* _WHAT NEEDS TO BE DONE_
Your answer should be the lines of the data below that contain "more".

Extracted page text data:
>>>

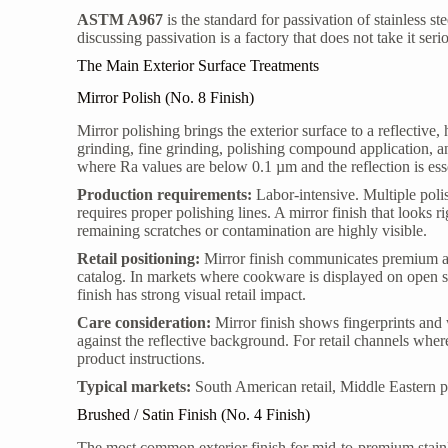
ASTM A967
is the standard for passivation of stainless s
discussing passivation is a factory that does not take it seri
The Main Exterior Surface Treatments
Mirror Polish (No. 8 Finish)
Mirror polishing brings the exterior surface to a reflective
grinding, fine grinding, polishing compound application, a
where Ra values are below 0.1 µm and the reflection is esse
Production requirements:
Labor-intensive. Multiple poli
requires proper polishing lines. A mirror finish that looks r
remaining scratches or contamination are highly visible.
Retail positioning:
Mirror finish communicates premium an
catalog. In markets where cookware is displayed on open s
finish has strong visual retail impact.
Care consideration:
Mirror finish shows fingerprints and 
against the reflective background. For retail channels whe
product instructions.
Typical markets:
South American retail, Middle Eastern p
Brushed / Satin Finish (No. 4 Finish)
The most common exterior finish for mid-to-premium stainle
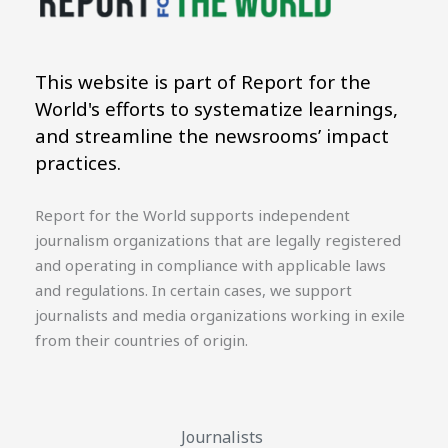
This website is part of Report for the
World's efforts to systematize learnings,
and streamline the newsrooms’ impact
practices.
Report for the World supports independent
journalism organizations that are legally registered
and operating in compliance with applicable laws
and regulations. In certain cases, we support
journalists and media organizations working in exile
from their countries of origin.
Journalists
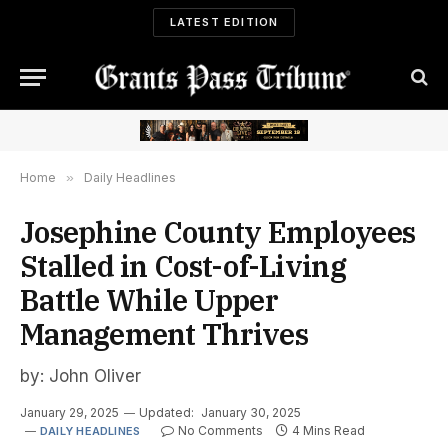
LATEST EDITION
Home
»
Daily Headlines
Josephine County Employees
Stalled in Cost-of-Living
Battle While Upper
Management Thrives
by: John Oliver
January 29, 2025
Updated:
January 30, 2025
No Comments
4 Mins Read
DAILY HEADLINES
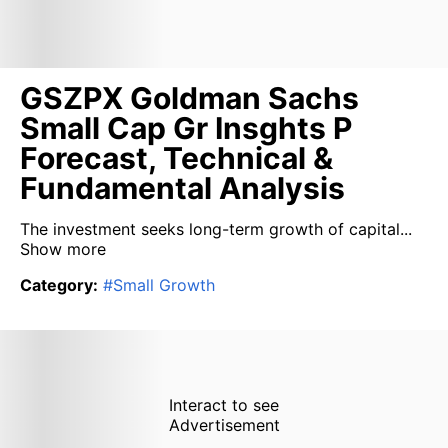
GSZPX Goldman Sachs
Small Cap Gr Insghts P
Forecast, Technical &
Fundamental Analysis
The investment seeks long-term growth of capital...
Show more
Category
:
#
Small Growth
Interact to see
Advertisement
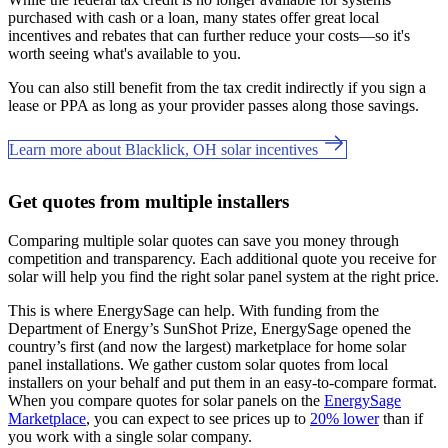
purchased with cash or a loan, many states offer great local
incentives and rebates that can further reduce your costs—so it's
worth seeing what's available to you.
You can also still benefit from the tax credit indirectly if you sign a
lease or PPA as long as your provider passes along those savings.
Learn more about Blacklick, OH solar incentives
Get quotes from multiple installers
Comparing multiple solar quotes can save you money through
competition and transparency. Each additional quote you receive for
solar will help you find the right solar panel system at the right price.
This is where EnergySage can help.
With funding from the
Department of Energy’s SunShot Prize, EnergySage opened the
country’s first (and now the largest) marketplace for home solar
panel installations.
We gather custom solar quotes from local
installers on your behalf and put them in an easy-to-compare format.
When you compare quotes for solar panels on the
EnergySage
Marketplace
, you can expect to see prices up to
20% lower
than if
you work with a single solar company.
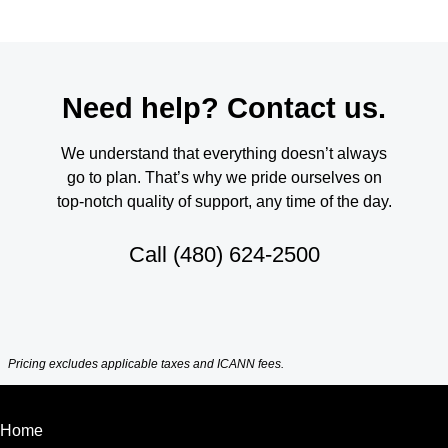
Need help? Contact us.
We understand that everything doesn’t always
go to plan. That’s why we pride ourselves on
top-notch quality of support, any time of the day.
Call
(480) 624-2500
Pricing excludes applicable taxes and ICANN fees.
Home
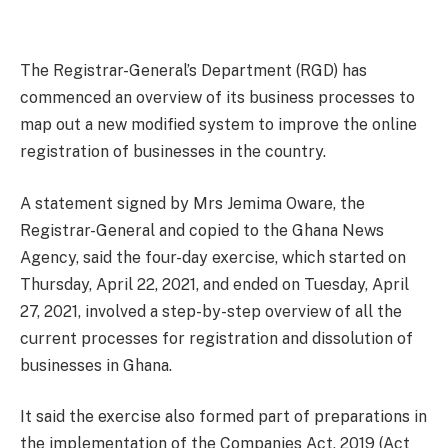
The Registrar-General’s Department (RGD) has
commenced an overview of its business processes to
map out a new modified system to improve the online
registration of businesses in the country.
A statement signed by Mrs Jemima Oware, the
Registrar-General and copied to the Ghana News
Agency, said the four-day exercise, which started on
Thursday, April 22, 2021, and ended on Tuesday, April
27, 2021, involved a step-by-step overview of all the
current processes for registration and dissolution of
businesses in Ghana.
It said the exercise also formed part of preparations in
the implementation of the Companies Act, 2019 (Act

<<<

* _REPLY_
Show more
Learn more about Blacklick, OH solar incentives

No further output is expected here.